The Covid-19 outbreak in the Spring of 2020 has had a greater impact upon contractors than designers. Social distancing rules forced the mothballing of many construction sites worldwide, but the traditional design offices of decades past have, thanks to the advance of technology, given way to a more flexible environment where remote working has temporarily replaced the company office, and ‘Zoom’ and ‘Teams’ have replaced conventional meetings. Many design consultancies have not only survived but thrived under this new method of working.
So, could this temporary situation become the new permanent? Although many currently home-based designers may be yearning for the social interaction of an office, few will miss their commute and its associated costs, or the discipline of office hours, business attire, etc. Furthermore, given the high cost of fixed office space, employers will be scrutinising productivity levels over this period of enforced isolation and asking whether the traditional working approach is now ripe for change? Location is no longer critical to many jobs. Those office-based staff who previously enjoyed working the occasional day from home may, in future, just work the occasional day in the office.
As to how extensively this occurs, as always in business, the answer will be determined by the economics. But the current crisis has demonstrated that alternative working methods are not only possible, but considerably advantageous – reduced costs, improved communications, and even happier staff.
Why should this reduce design-related disputes?

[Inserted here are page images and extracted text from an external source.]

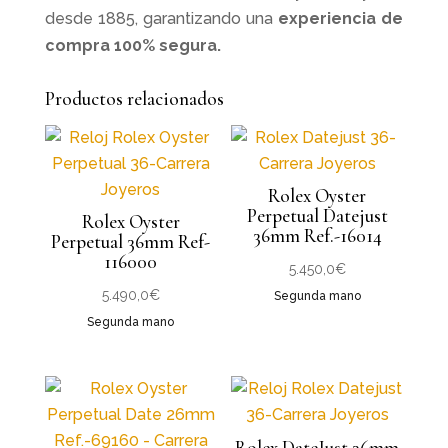
desde 1885, garantizando una
experiencia de
compra 100% segura.
Productos relacionados
Rolex Oyster
Perpetual Datejust
Rolex Oyster
36mm Ref.-16014
Perpetual 36mm Ref-
116000
5.450,0
€
5.490,0
€
Segunda mano
Segunda mano
Rolex DateJust 36mm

Covid-19 has revolutionised the way in which we work, with the use of technology for communications rising to new levels. In many cases, project design has continued undisrupted as the digital design model sitting on a central server may be worked on by anyone, anywhere, at any time. Ten years ago, most designers would have been furloughed! Digitisation through BIM combined with modern communications technology has saved many designers from this fate.

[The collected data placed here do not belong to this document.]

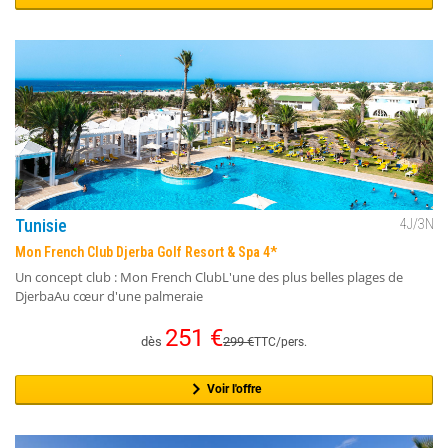
Tunisie
4
J/
3
N
Mon French Club Djerba Golf Resort & Spa 4*
Un concept club : Mon French ClubL'une des plus belles plages de
DjerbaAu cœur d'une palmeraie
251
€
dès
299
€
TTC/pers.
Voir l'offre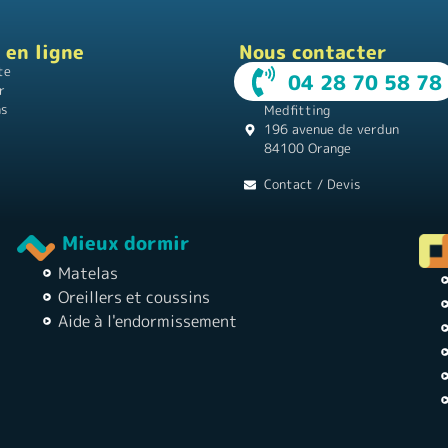
 en ligne
Nous contacter
te
04 28 70 58 78
r
ns
Medfitting
196 avenue de verdun
84100 Orange
Contact / Devis
Mieux dormir
Matelas
Oreillers et coussins
Aide à l'endormissement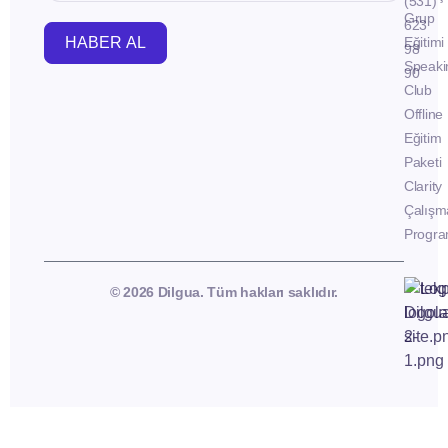
(531)
Grup
623
HABER AL
Eğitimi
98
Speaki
90
Club
Offline
Eğitim
Paketi
Clarity
Çalışm
Progra
© 2026 Dilgua. Tüm hakları saklıdır.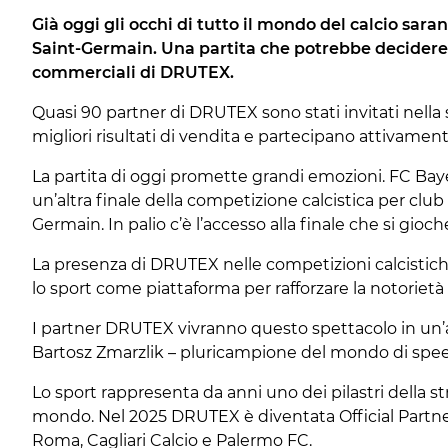
Già oggi gli occhi di tutto il mondo del calcio sara
Saint-Germain. Una partita che potrebbe decidere 
commerciali di DRUTEX.
Quasi 90 partner di
DRUTEX
sono stati invitati nell
migliori risultati di vendita e partecipano attivamente
La partita di oggi promette grandi emozioni.
FC Bay
un’altra finale della competizione calcistica per club 
Germain
. In palio c’è l’accesso alla finale che si gioch
La presenza di DRUTEX nelle competizioni calcistiche 
lo sport come piattaforma per rafforzare la notorietà
I partner DRUTEX vivranno questo spettacolo in un’atmo
Bartosz Zmarzlik
– pluricampione del mondo di spe
Lo sport rappresenta da anni uno dei pilastri della 
mondo. Nel 2025 DRUTEX è diventata Official Partn
Roma
,
Cagliari Calcio
e
Palermo FC
.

With Covid-19 a new era has dawned. Much of the technology that hitherto had just been useful is now essential to daily business. Teleconferences are now several per day rather than a few each week. With the right hardware available, designers can now execute their trade from the kitchen table as easily as from the company office.

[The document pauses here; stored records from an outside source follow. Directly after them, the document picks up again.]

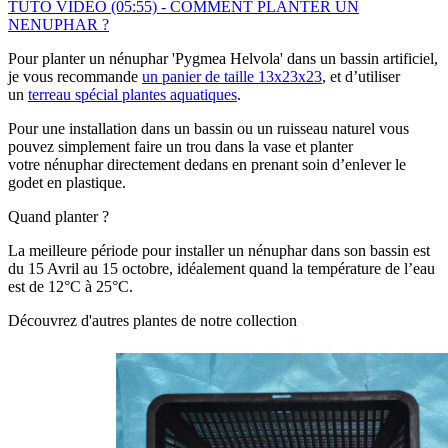
TUTO VIDEO (05:55) - COMMENT PLANTER UN
NENUPHAR ?
Pour planter un nénuphar 'Pygmea Helvola' dans un bassin artificiel,
je vous recommande
un panier de taille 13x23x23
, et d’utiliser
un
terreau spécial plantes aquatiques
.
Pour une installation dans un bassin ou un ruisseau naturel vous
pouvez simplement faire un trou dans la vase et planter
votre nénuphar directement dedans en prenant soin d’enlever le
godet en plastique.
Quand planter ?
La meilleure période pour installer un nénuphar dans son bassin est
du 15 Avril au 15 octobre, idéalement quand la température de l’eau
est de 12°C à 25°C.
Découvrez d'autres plantes de notre collection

In the struggle to reduce design-related disputes in construction, this increased reliance on the technology can only have benefits. Technology provides the opportunity to document and record processes and procedures, check for mistakes, identify errors. BIM does more than just detect clashes in designs – it improves coordination, it reduces drafting errors, it encourages teamwork and cooperation, enables checks on practicability and constructability, and facilitates information sharing. All these factors collaborate to reduce error and delay – and hence to reduce disputes. The more commonplace they become in the construction industry, the greater the reduction in design as the cause of disputes.
It would be stretching matters to suggest that Covid-19 will lead to the elimination of errors in design, but history may yet credit it for accelerating progress by a decade or so.
Conclusions
Erroneous and late designs continue to be primary cause of construction disputes. Digital technology offers a way forward as it can eradicate many human errors and introduce processes directly focused on quality and timely delivery. In so doing it has the potential to considerably reduce industry’s costs.
Currently there exists insufficient historical data to demonstrate the effectiveness of digital technologies in reducing construction disputes. However, in time, HKA’s Crux database will have the potential to identify developing trends by applying year-by-year analyses and provide evidence-backed outputs to demonstrate the impact of technology on disputes.
Dispute reduction relies on change in working practices, and Covid-19 has forced the pace of such change. Remote working has demonstrated how communications technology can enhance delivery.